You see, the spirit knew in advance when someone was planning a mass
murder. A fed-up nurse planning to lethally inject some patients. A man
planning to shoot up a diner. Some of these people were also planning
to commit suicide after. Some weren't.
The spirit taught the boy how to commit a crime and leave no evidence.
He got the boy to hold a gun to people's heads and make them write
suicide notes, then commit suicide. So, to save the lives of many, the
boy was killing those plotting to kill.
The detective found out about it and thought it was wrong. I felt torn.
If you knew for sure that someone was going to kill many others, would
it be wrong to take that person's life?
And then the detective was going to arrest the boy and stop this
vigilante mission. So the spirit told the boy to kill her. On the one
hand, it seemed obviously wrong. She wasn't going to kill anyone. But
on the other hand, her actions would prevent them from saving the lives
of many.
I was talking about this to a co-worker and we came up with some other moral gray areas we've seen on tv or read in books:
- A woman who has tried everything to escape a stalker (who the police
would do nothing about) kills him and leaves no evidence. They only
know it's her because she took a CSI class with one of their
detectives. So one of the CSIs tells her that the evidence is
circumstantial and they won't convict her if she doesn't admit it. Was
he wrong to say that? What else could she have done to free herself of
this stalker?
- A man whose daughter has been killed believes he knows who did it.
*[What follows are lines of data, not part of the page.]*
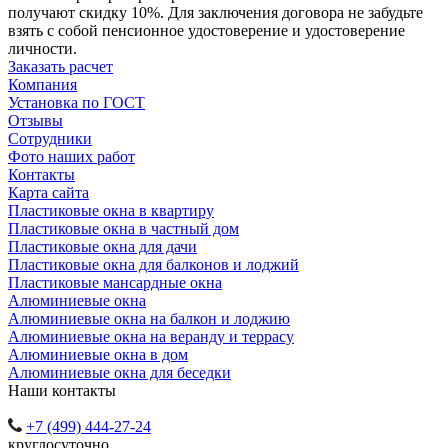
получают скидку 10%. Для заключения договора не забудьте
взять с собой пенсионное удостоверение и удостоверение
личности.
Заказать расчет
Компания
Установка по ГОСТ
Отзывы
Сотрудники
Фото наших работ
Контакты
Карта сайта
Пластиковые окна в квартиру
Пластиковые окна в частный дом
Пластиковые окна для дачи
Пластиковые окна для балконов и лоджий
Пластиковые мансардные окна
Алюминиевые окна
Алюминиевые окна на балкон и лоджию
Алюминиевые окна на веранду и террасу
Алюминиевые окна в дом
Алюминиевые окна для беседки
Наши контакты
+7 (499) 444-27-24
круглосуточно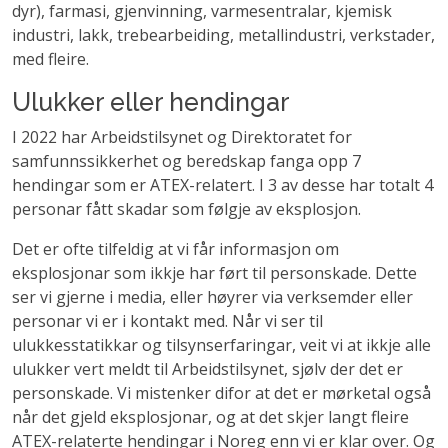
dyr), farmasi, gjenvinning, varmesentralar, kjemisk
industri, lakk, trebearbeiding, metallindustri, verkstader,
med fleire.
Ulukker eller hendingar
I 2022 har Arbeidstilsynet og Direktoratet for
samfunnssikkerhet og beredskap fanga opp 7
hendingar som er ATEX-relatert. I 3 av desse har totalt 4
personar fått skadar som følgje av eksplosjon.
Det er ofte tilfeldig at vi får informasjon om
eksplosjonar som ikkje har ført til personskade. Dette
ser vi gjerne i media, eller høyrer via verksemder eller
personar vi er i kontakt med. Når vi ser til
ulukkesstatikkar og tilsynserfaringar, veit vi at ikkje alle
ulukker vert meldt til Arbeidstilsynet, sjølv der det er
personskade. Vi mistenker difor at det er mørketal også
når det gjeld eksplosjonar, og at det skjer langt fleire
ATEX-relaterte hendingar i Noreg enn vi er klar over. Og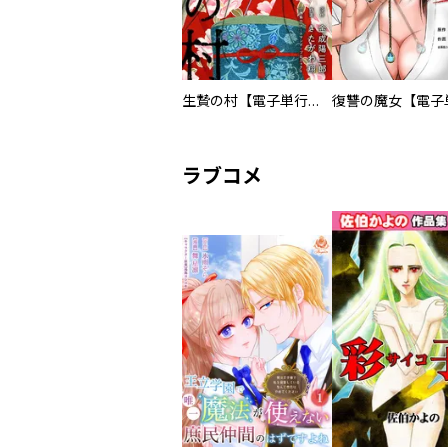
生贄の村【電子単行本版】
ラブコメ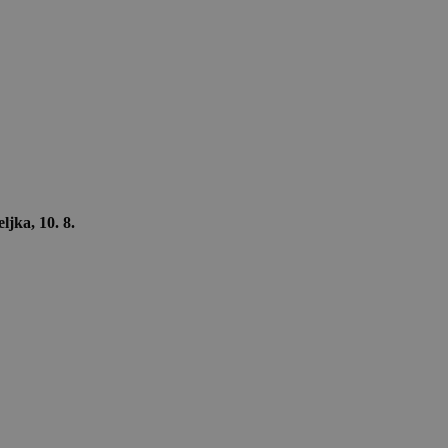
ljka, 10. 8.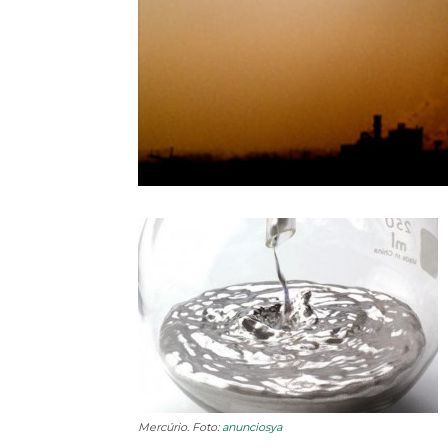
Mercúrio. Foto:
anunciosya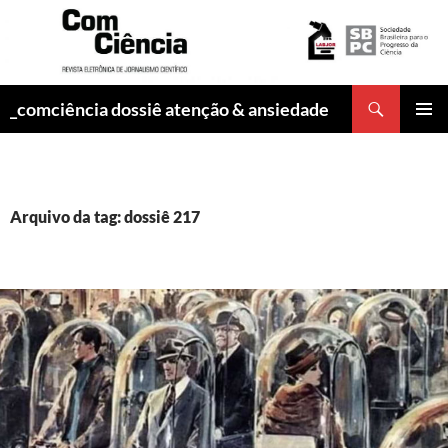
Pesquisar
_comciência dossiê atenção & ansiedade
PULAR
MENU
PARA
PRINCI
O
CONTEÚDO
Arquivo da tag: dossiê 217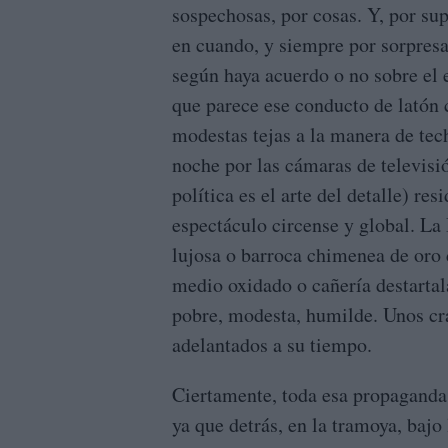
sospechosas, por cosas. Y, por su
en cuando, y siempre por sorpresa
según haya acuerdo o no sobre el e
que parece ese conducto de latón
modestas tejas a la manera de tec
noche por las cámaras de televisió
política es el arte del detalle) res
espectáculo circense y global. La
lujosa o barroca chimenea de oro
medio oxidado o cañería destartal
pobre, modesta, humilde. Unos cra
adelantados a su tiempo.
Ciertamente, toda esa propaganda 
ya que detrás, en la tramoya, bajo 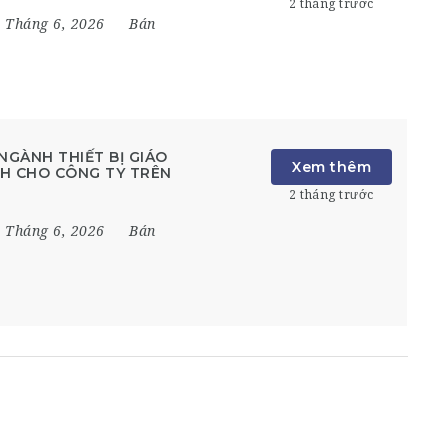
2 tháng trước
 Tháng 6, 2026
Bán
NGÀNH THIẾT BỊ GIÁO
Xem thêm
ỊNH CHO CÔNG TY TRÊN
2 tháng trước
 Tháng 6, 2026
Bán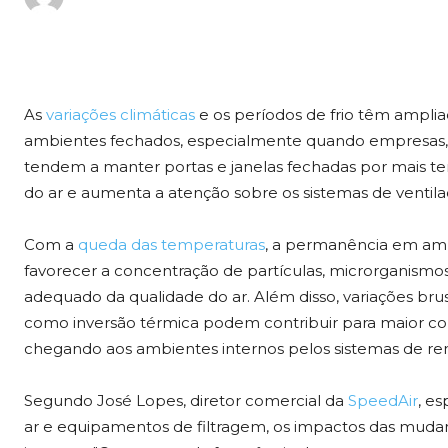
As
variações climáticas
e os períodos de frio têm ampli
ambientes fechados, especialmente quando empresas, hosp
tendem a manter portas e janelas fechadas por mais 
do ar e aumenta a atenção sobre os sistemas de ventilaç
Com a
queda das temperaturas
, a permanência em amb
favorecer a concentração de partículas, microrganism
adequado da qualidade do ar. Além disso, variações b
como inversão térmica podem contribuir para maior c
chegando aos ambientes internos pelos sistemas de re
Segundo José Lopes, diretor comercial da
SpeedAir
, es
ar e equipamentos de filtragem, os impactos das mudan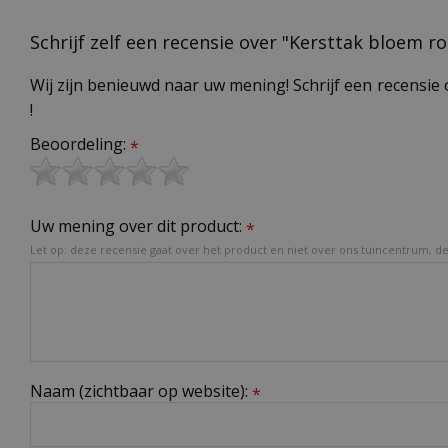
Schrijf zelf een recensie over "Kersttak bloem r
Wij zijn benieuwd naar uw mening! Schrijf een recensie 
!
Beoordeling:
*
Uw mening over dit product:
*
Let op: deze recensie gaat over het product en niet over ons tuincentrum, de 
Naam (zichtbaar op website):
*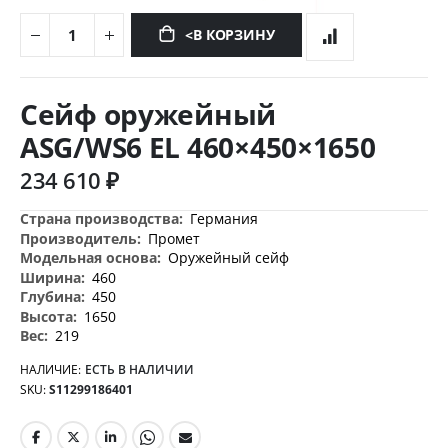
<В КОРЗИНУ
Перейти
к
Сейф оружейный
началу
галереи
ASG/WS6 EL 460×450×1650
изображений
234 610 ₽
Дополнительная
Германия
информация
Промет
Оружейный сейф
460
450
1650
219
НАЛИЧИЕ:
ЕСТЬ В НАЛИЧИИ
SKU
S11299186401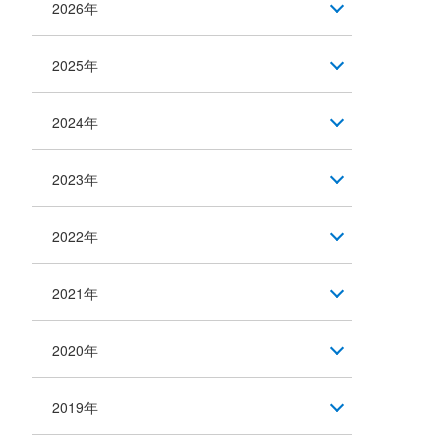
2026年
2025年
2024年
2023年
2022年
2021年
2020年
2019年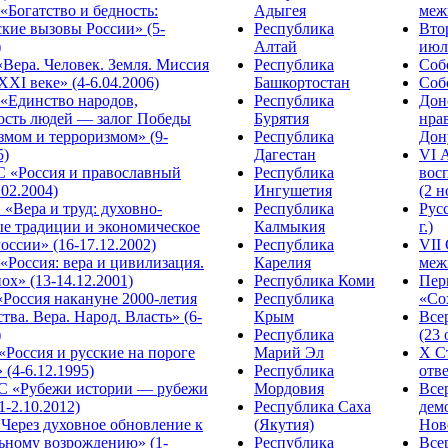
Богатство и бедность:
Адыгея
меж
кие вызовы России» (5-
Республика
Вто
)
Алтай
июля
Вера. Человек. Земля. Миссия
Республика
Собо
XXI веке» (4-6.04.2006)
Башкортостан
Собо
«Единство народов,
Республика
Дон
ость людей — залог Победы
Бурятия
нра
змом и терроризмом» (9-
Республика
Дону
5)
Дагестан
VI 
С «Россия и православный
Республика
вос
.02.2004)
Ингушетия
(2 н
«Вера и труд: духовно-
Республика
Рус
ые традиции и экономическое
Калмыкия
г.)
оссии» (16-17.12.2002)
Республика
VII
Россия: вера и цивилизация.
Карелия
меж
ох» (13-14.12.2001)
Республика Коми
Пер
Россия накануне 2000-летия
Республика
«Сох
тва. Вера. Народ. Власть» (6-
Крым
Все
)
Республика
(23 
«Россия и русские на пороге
Марий Эл
X С
 (4-6.12.1995)
Республика
отве
 «Рубежи истории — рубежи
Мордовия
Все
1-2.10.2012)
Республика Саха
дем
Через духовное обновление к
(Якутия)
Ново
ьному возрождению» (1-
Республика
Все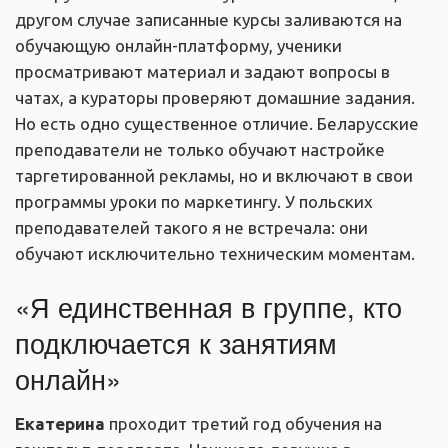
другом случае записанные курсы заливаются на
обучающую онлайн-платформу, ученики
просматривают материал и задают вопросы в
чатах, а кураторы проверяют домашние задания.
Но есть одно существенное отличие. Беларусские
преподаватели не только обучают настройке
таргетированной рекламы, но и включают в свои
программы уроки по маркетингу. У польских
преподавателей такого я не встречала: они
обучают исключительно техническим моментам.
«Я единственная в группе, кто
подключается к занятиям
онлайн»
Екатерина
проходит третий год обучения на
CSI does too, but the suspect won't let them in his house and they
don't have enough for a warrant. So the father steals a John Doe from
the hospital morgue and shoves it down the guy's chimney. The house
becomes a crime scene, and CSI has access. They end up finding the
girl's body as well. Was his theft of a body justified?
- A girl whose sister was raped is upset when the rapist is acquitted.
So she gets a job in his office, plants evidence at his desk and in her
house, and says he raped her. Is she wrong to accuse him of something
he didn't do, because she knows he did it to someone else? The justice
system said yes - when she was caught in her lie, she was sent to
prison for perjury.
What do you think? When is a crime justified? How can you know what to do in these gray situations?